I've never done 'stay' or 'wait', partly because I always said the wrong word at the wrong time. So, like you do, 'sit' means sit until I give you another command or release. It kills me when I see people struggling with these commands when they're surplus to requirements.


----------



## Magyarmum (Apr 27, 2015)

Linda Weasel said:


> I've never done 'stay' or 'wait', partly because I always said the wrong word at the wrong time. So, like you do, 'sit' means sit until I give you another command or release. It kills me when I see people struggling with these commands when they're surplus to requirements.


I use "wait" with both my boys, particularly when we're out walking. If they get too far away from me I'll tell them to "wait" which means they must stand where they are until I catch up with them and before I release them with the words "OK let's go". Gwylim's brilliant because he does it instinctively, Grisha's still a bit of a work in progress but we're getting there.

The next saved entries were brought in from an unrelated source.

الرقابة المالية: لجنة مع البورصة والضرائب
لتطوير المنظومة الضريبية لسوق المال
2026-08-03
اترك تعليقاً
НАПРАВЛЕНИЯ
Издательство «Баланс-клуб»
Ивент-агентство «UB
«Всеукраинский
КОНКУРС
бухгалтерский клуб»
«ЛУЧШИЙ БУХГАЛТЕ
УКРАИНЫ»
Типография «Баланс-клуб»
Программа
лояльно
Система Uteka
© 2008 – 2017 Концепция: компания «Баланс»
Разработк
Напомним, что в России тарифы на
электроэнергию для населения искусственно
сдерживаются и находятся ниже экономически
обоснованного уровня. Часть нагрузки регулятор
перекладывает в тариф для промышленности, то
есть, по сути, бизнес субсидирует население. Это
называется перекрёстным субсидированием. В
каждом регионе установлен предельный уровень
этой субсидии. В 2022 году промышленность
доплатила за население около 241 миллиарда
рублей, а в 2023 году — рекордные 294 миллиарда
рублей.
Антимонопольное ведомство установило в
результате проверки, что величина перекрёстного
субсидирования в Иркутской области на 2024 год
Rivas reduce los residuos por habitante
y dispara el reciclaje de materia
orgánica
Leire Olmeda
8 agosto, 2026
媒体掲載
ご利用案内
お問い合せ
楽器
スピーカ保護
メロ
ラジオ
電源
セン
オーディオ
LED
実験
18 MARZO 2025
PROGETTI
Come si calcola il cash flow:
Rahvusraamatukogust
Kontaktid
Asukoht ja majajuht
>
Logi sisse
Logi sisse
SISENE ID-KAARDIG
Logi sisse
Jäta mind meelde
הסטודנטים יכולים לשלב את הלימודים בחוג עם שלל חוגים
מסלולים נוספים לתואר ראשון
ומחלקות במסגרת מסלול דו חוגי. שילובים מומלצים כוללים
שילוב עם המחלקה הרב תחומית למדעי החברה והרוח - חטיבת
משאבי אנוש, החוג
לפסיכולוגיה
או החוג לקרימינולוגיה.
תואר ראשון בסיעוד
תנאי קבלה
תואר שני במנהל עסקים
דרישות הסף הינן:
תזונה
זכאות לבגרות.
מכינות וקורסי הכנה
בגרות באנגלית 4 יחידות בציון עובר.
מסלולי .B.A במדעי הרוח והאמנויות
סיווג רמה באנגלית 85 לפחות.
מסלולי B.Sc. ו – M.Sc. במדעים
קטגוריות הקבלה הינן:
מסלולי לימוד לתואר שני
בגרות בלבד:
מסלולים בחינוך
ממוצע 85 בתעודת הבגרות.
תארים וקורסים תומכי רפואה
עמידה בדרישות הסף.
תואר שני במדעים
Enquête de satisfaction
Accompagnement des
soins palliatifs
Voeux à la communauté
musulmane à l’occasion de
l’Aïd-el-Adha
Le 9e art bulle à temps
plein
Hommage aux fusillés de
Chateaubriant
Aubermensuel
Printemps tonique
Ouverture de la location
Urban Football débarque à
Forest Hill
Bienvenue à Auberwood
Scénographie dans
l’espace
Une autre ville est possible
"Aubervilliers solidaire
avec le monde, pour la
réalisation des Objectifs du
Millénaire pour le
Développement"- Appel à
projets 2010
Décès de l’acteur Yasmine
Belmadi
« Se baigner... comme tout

"Stay" is their command when we're waiting to cross roads or waiting for a vehicle to pass, or waiting for me to open/close the car doors and when I'm going shopping on my own and I don't want them to follow me out of the front door.


----------



## Linda Weasel (Mar 5, 2014)

Magyarmum said:


> I use "wait" with both my boys, particularly when we're out walking. If they get too far away from me I'll tell them to "wait" which means they must stand where they are until I catch up with them and before I release them with the words "OK let's go". Gwylim's brilliant because he does it instinctively, Grisha's still a bit of a work in progress but we're getting there.
> 
> "Stay" is their command when we're waiting to cross roads or waiting for a vehicle to pass, or waiting for me to open/close the car doors and when I'm going shopping on my own and I don't want them to follow me out of the front door.


I use 'wait' in the same context that you do; for Tod to stop and wait for me if he's ahead and I want to catch up. Not bothered what position he stops in as long as he does it, and also when I open the car.
For formal stays I just use sit, down or 'hup' which is stand and expect it to be held until I say otherwise.


----------



## Magyarmum (Apr 27, 2015)

Linda Weasel said:


> I use 'wait' in the same context that you do; for Tod to stop and wait for me if he's ahead and I want to catch up. Not bothered what position he stops in as long as he does it, and also when I open the car.
> For formal stays I just use sit, down or 'hup' which is stand and expect it to be held until I say otherwise.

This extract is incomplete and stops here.